Ogilvie Amy C, Carnahan Ryan M, Mendizabal Adys, Gilbertson-White Stephanie, Seaman Aaron T, Chrischilles Elizabeth A, Schultz Jordan L
Division of General Internal Medicine, Department of Medicine, University of Colorado Anschutz Medical Campus, Aurora.
Department of Epidemiology, University of Iowa, Iowa City.
Neurol Clin Pract. 2025 Jun;15(3):e200471. doi: 10.1212/CPJ.0000000000200471. Epub 2025 Apr 9.
There is a need to understand how different factors influence health care utilization for patients with Huntington disease (HD) to maximize benefits of primary and specialty care while minimizing need for costly emergency visits or hospitalizations. The primary objective of this study was to characterize how settings where patients with HD in Northern America receive care change throughout the disease course and determine whether the likelihood of different types of service utilization is influenced by clinical, sociodemographic, and caregiver characteristics.
Data from the Enroll-HD study and joinpoint regression were used to assess trends in neurology visits, general practitioner visits, emergency department visits, and inpatient stays over the disease course and as a function of total functional capacity. Generalized estimating equation models were then used to identify factors associated with use of these different services in the 6 months before their study visit.
Visits from 1,631 participants in the Northern America region from the Enroll-HD study were included in this study. Trends in neurology, emergency, and inpatient visits remained constant over most of the disease duration. For the general practitioner visits, there was an increasing trend in use throughout the course of disease. Clinical factors, such as psychiatric symptoms, functional ability, and comorbidities, were associated with use of multiple types of health care services. Sociodemographic and caregiver factors, such as race or ethnicity, urban or rural residence, and caregiver employment status, were also associated with use of multiple health care services.

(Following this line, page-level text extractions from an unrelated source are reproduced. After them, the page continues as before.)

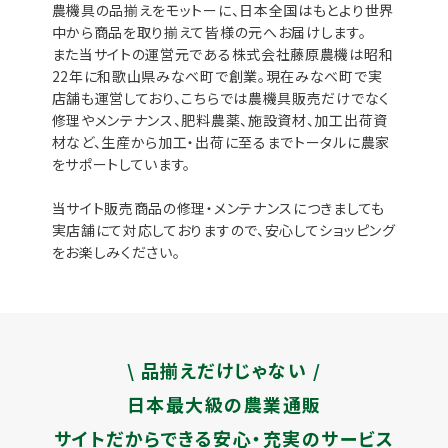
農機具の品揃えをモットーに、日本全国はもとより世界
中から商品を取り揃えて皆様の元へお届けします。
また当サイトの運営元である株式会社藤原農機は昭和
22年に和歌山県みなべ町で創業。現在みなべ町で実
店舗も運営しており、こちらでは農機具販売だけでなく
修理やメンテナンス、肥料農薬、施設資材、加工出荷資
材など、生産から加工・出荷に至るまでトータルに農家
をサポートしています。
当サイト販売商品の修理・メンテナンスにつきましても
実店舗にて対応しておりますので、安心してショッピング
をお楽しみください。
\ 品揃えだけじゃない /
日本最大級の農業通販
サイトだからできる安心・充実のサービス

Clinical, sociodemographic, and caregiver-related factors were all associated with outpatient, emergent, and inpatient care. This work identifies multiple avenues for future research on how to improve access to and quality of care for patients with HD, specifically relating to reducing the need for emergency visits and inpatient stays and promoting collaboration among primary and specialty clinicians.
有必要了解不同因素如何影响亨廷顿病(HD)患者的医疗保健利用情况,以便在将初级和专科护理的益处最大化的同时,尽量减少对昂贵的急诊就诊或住院治疗的需求。本研究的主要目的是描述北美HD患者接受护理的场所如何在整个疾病过程中发生变化,并确定不同类型服务利用的可能性是否受到临床、社会人口统计学和护理人员特征的影响。
来自“注册HD研究”的数据和连接点回归被用于评估在疾病过程中以及作为总功能能力函数的神经科就诊、全科医生就诊、急诊科就诊和住院情况的趋势。然后使用广义估计方程模型来识别在研究就诊前6个月内与这些不同服务使用相关的因素。
本研究纳入了来自“注册HD研究”北美地区的1631名参与者的就诊数据。在疾病的大部分持续时间内,神经科、急诊科和住院就诊的趋势保持不变。对于全科医生就诊,在疾病过程中使用呈增加趋势。临床因素,如精神症状、功能能力和合并症,与多种类型的医疗保健服务使用相关。社会人口统计学和护理人员因素,如种族或族裔、城乡居住情况以及护理人员就业状况,也与多种医疗保健服务使用相关。
临床、社会人口统计学和与护理人员相关的因素均与门诊、急诊和住院护理相关。这项工作确定了未来研究的多个途径,即如何改善HD患者的医疗服务可及性和护理质量,特别是减少急诊就诊和住院的需求,以及促进初级和专科临床医生之间的合作。